I'm liking Kona so far ... But that. Could change have not been to kuaui or Maui 


Sent from my iPhone using Tapatalk


----------



## DeniseM (Mar 6, 2016)

Solski said:


> I'm liking Kona so far ... But that. Could change have not been to kuaui or Maui
> 
> 
> Sent from my iPhone using Tapatalk



Just to clarify, "Kona" is a city on the Big Island of Hawaii.  If you are thinking about buying a timeshare, you should absolutely rent on Maui and Kauai first.  All the islands have very different "personalities."


----------



## Solski (Mar 6, 2016)

DeniseM said:


> If you look under your name on the left, you will see that it still says "guest."
> 
> 
> 
> ...




My  profile said member since 2/7 ??


Sent from my iPhone using Tapatalk


----------



## Solski (Mar 6, 2016)

Big question is having timeshares cost effective way to vacation.  I ask because I have rented condo in Hawaii 2 bedroom at very reasonable rates.   You guys have made me think especially regd. flexibility .  I may it be as flexible as i thought.   Flying out of Alaska is expensive and I always book flights first when a "deal" comes along ...  Also I was wrong 2 stars can be good  truthfully I don't like the 4-5 star places as they tend to be more expensive 


Sent from my iPhone using Tapatalk


----------



## DeniseM (Mar 6, 2016)

Solski said:


> My  profile said member since 2/7 ??
> 
> 
> Sent from my iPhone using Tapatalk



Yes, but _you_ have to change it in your User CP - or it will continue to say "guest" under your name.


Here are some reasons for owning in Hawaii (vs trading or renting.)

-You want to own at a specific resort, and the rental rates there are significantly higher than the maintenance fee.

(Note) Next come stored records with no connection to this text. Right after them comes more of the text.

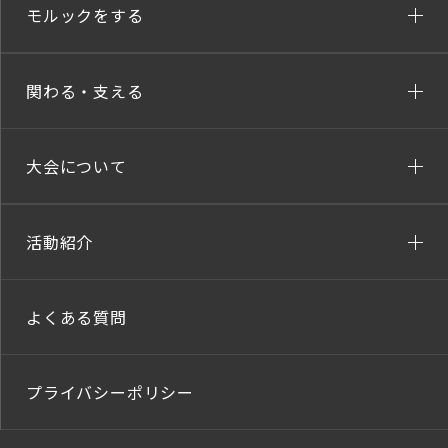
モルックをする
関わる・支える
大会について
活動紹介
よくある質問
プライバシーポリシー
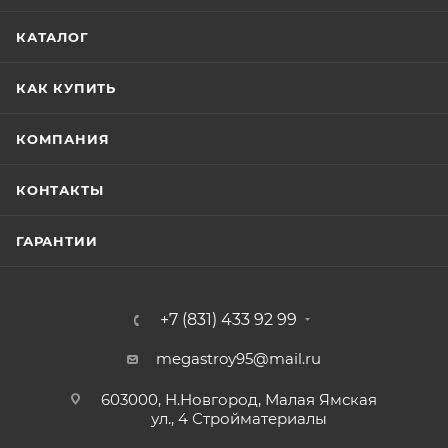
КАТАЛОГ
КАК КУПИТЬ
КОМПАНИЯ
КОНТАКТЫ
ГАРАНТИИ
+7 (831) 433 92 99
megastroy95@mail.ru
603000, Н.Новгород, Малая Ямская
ул., 4 Стройматериалы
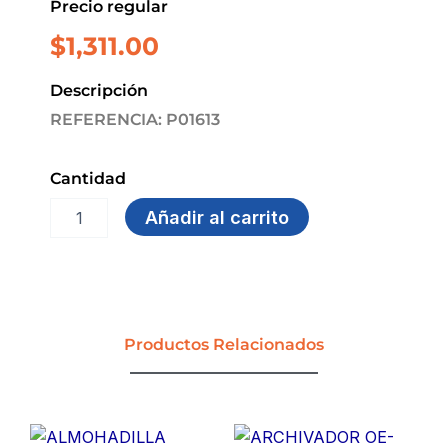
Precio regular
$
1,311.00
Descripción
REFERENCIA: P01613
Cantidad
BOLIGRAFO
Añadir al carrito
GEL
CAJA*12
GP-
1075
cantidad
Productos Relacionados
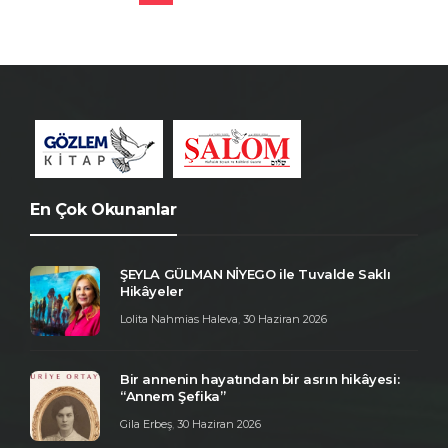
En Çok Okunanlar
ŞEYLA GÜLMAN NİYEGO ile Tuvalde Saklı
Hikâyeler
Lolita Nahmias Haleva
,
30 Haziran 2026
Bir annenin hayatından bir asrın hikâyesi:
“Annem Şefika”
Gila Erbeş
,
30 Haziran 2026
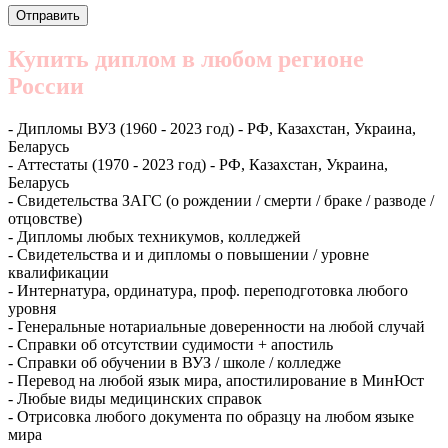
Купить диплом в любом регионе
России
- Дипломы ВУЗ (1960 - 2023 год) - РФ, Казахстан, Украина,
Беларусь
- Аттестаты (1970 - 2023 год) - РФ, Казахстан, Украина,
Беларусь
- Свидетельства ЗАГС (о рождении / смерти / браке / разводе /
отцовстве)
- Дипломы любых техникумов, колледжей
- Свидетельства и и дипломы о повышении / уровне
квалификации
- Интернатура, ординатура, проф. переподготовка любого
уровня
- Генеральные нотариальные доверенности на любой случай
- Справки об отсутствии судимости + апостиль
- Справки об обучении в ВУЗ / школе / колледже
- Перевод на любой язык мира, апостилирование в МинЮст
- Любые виды медицинских справок
- Отрисовка любого документа по образцу на любом языке
мира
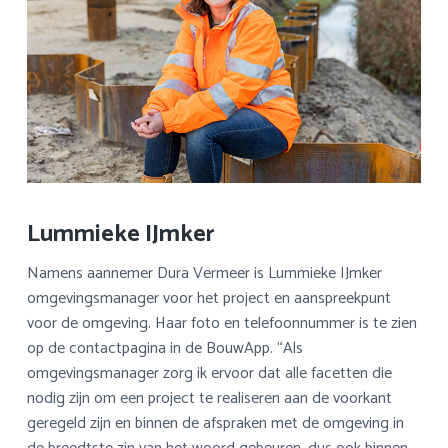
Lummieke IJmker
Namens aannemer Dura Vermeer is Lummieke IJmker
omgevingsmanager voor het project en aanspreekpunt
voor de omgeving. Haar foto en telefoonnummer is te zien
op de contactpagina in de BouwApp. “Als
omgevingsmanager zorg ik ervoor dat alle facetten die
nodig zijn om een project te realiseren aan de voorkant
geregeld zijn en binnen de afspraken met de omgeving in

-You want to have the owner's right to book high season weeks.

-You want to buy a deed with a guaranteed view - like Ocean Front or Ocean View.​
Let me give you an example:  At the Westin Ka'anapali on Maui, the 2 bdm. ocean front maintenance fee is about $2,400.  High - right?  

But to RENT a 2 bdm. ocean front unit there it is $4,300-$4,500.

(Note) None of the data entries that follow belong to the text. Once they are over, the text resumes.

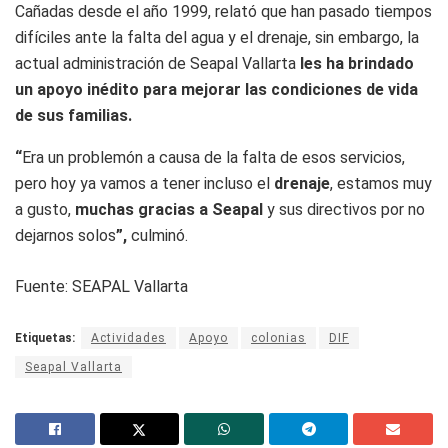
Cañadas desde el año 1999, relató que han pasado tiempos
difíciles ante la falta del agua y el drenaje, sin embargo, la
actual administración de Seapal Vallarta
les ha brindado
un apoyo inédito para mejorar las condiciones de vida
de sus familias.
“
Era un problemón a causa de la falta de esos servicios,
pero hoy ya vamos a tener incluso el
drenaje
, estamos muy
a gusto,
muchas gracias a
Seapal
y sus directivos por no
dejarnos solos
”,
culminó.
Fuente: SEAPAL Vallarta
Etiquetas:
Actividades
Apoyo
colonias
DIF
Seapal Vallarta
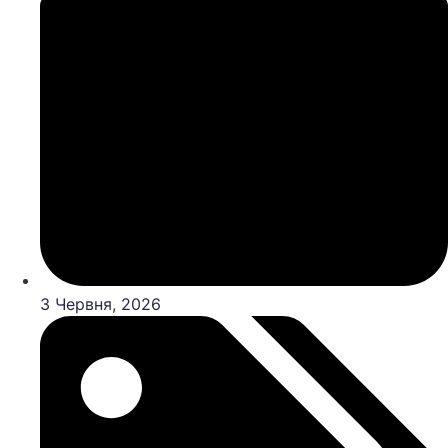
3 Червня, 2026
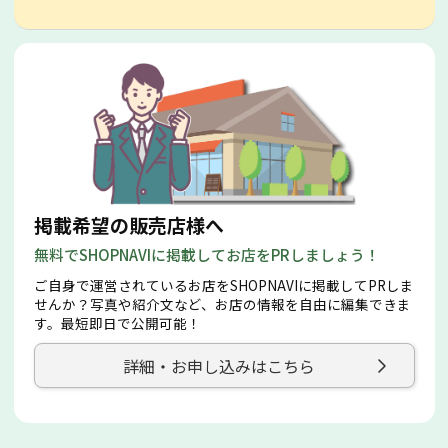
掲載希望の販売店様へ
無料でSHOPNAVIに掲載してお店をPRしましょう！
ご自身で運営されているお店をSHOPNAVIに掲載してPRしま
せんか？写真や紹介文など、お店の情報を自由に編集できま
す。最短即日で公開可能！
詳細・お申し込みはこちら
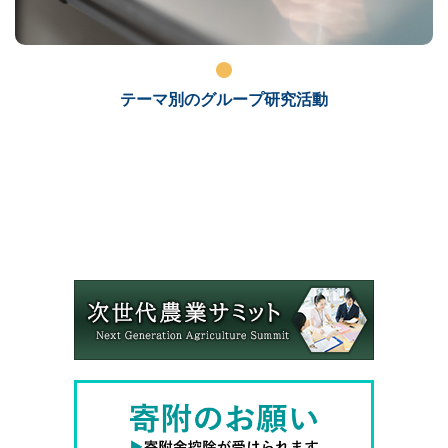
テーマ別のグループ研究活動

However, if you are happy with a lower to mid-range resort, you can often rent for about the same price as the maintenance fee, especially off season.  

I recommend that you continue to rent, and visit Maui and Kauai, until you really know what your preference is.

*We bought a 2 bdm. Ocean View at the Westin Ka'anapali on Maui, and really liked it there, until we discovered Kauai, where we bought 7 ocean front units, at a mid-range resort for pennies on the dollar and free.  

You really just don't know, until you test drive the other islands.


----------



## Harry (Mar 8, 2016)

DeniseM said:


> Just to clarify, "Kona" is a city on the Big Island of Hawaii.  If you are thinking about buying a timeshare, you should absolutely rent on Maui and Kauai first.  All the islands have very different "personalities."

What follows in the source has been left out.